A distance between operators acting in different Hilbert spaces and operator convergence
Olaf Post, Jan Simmer
TL;DR
The article introduces quasi-unitary equivalence and several operator-distance notions for self-adjoint operators that may act on different Hilbert spaces, enabling generalized norm resolvent convergence via identification operators. It develops spectral and quasi-unitary distances, proves how δ-quasi-unitary equivalence yields convergence of spectra and eigenfunctions, and applies the framework to Laplacians on thin branched manifolds converging to a Kirchhoff Laplacian on a metric graph, with resolvent error bounds of order $O( ext{ε}^{1/2})$ and eigenvalue convergence of order $O( ext{ε})$ in related results.
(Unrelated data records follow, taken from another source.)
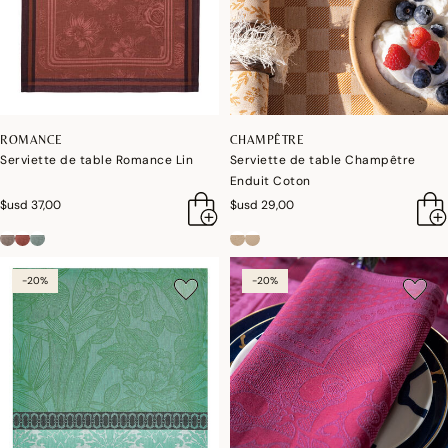
ROMANCE
CHAMPÊTRE
Serviette de table Romance Lin
Serviette de table Champêtre
Enduit Coton
$usd 37,00
$usd 29,00
-20%
-20%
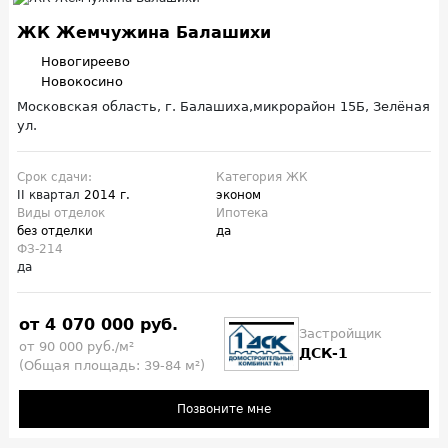
ЖК Жемчужина Балашихи
Новогиреево
Новокосино
Московская область, г. Балашиха,микрорайон 15Б, Зелёная
ул.
Срок сдачи:
Категория ЖК
II квартал
2014 г.
эконом
Виды отделок
Ипотека
без отделки
да
ФЗ-214
да
от 4 070 000 руб.
Застройщик
от 90 000 руб./м²
ДСК-1
(Общая площадь: 39-84 м²)
Позвоните мне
This work provides a rigorous mechanism to compare operators across varying spaces, bridging graph and manifold Laplacians and offering a foundation for future refinement of identification maps to improve convergence rates. The methods fuse generalized resolvent convergence with spectrum-sensitive metrics, yielding practical implications for approximations of continuous operators by discrete or lower-dimensional models.
Abstract
The aim of the present article is to give an introduction to the concept of quasi-unitary equivalence and to define several (pseudo-)metrics on the space of self-adjoint operators acting possibly in different Hilbert spaces. As some of the ``metrics'' do not fulfill all properties of a metric (e.g. some lack the triangle inequality or the definiteness), we call them ``distances'' here. To the best of our knowledge, such distances are treated for the first time here. The present article shall serve as a starting point of further research (see e.g. arXiv:2412.13165).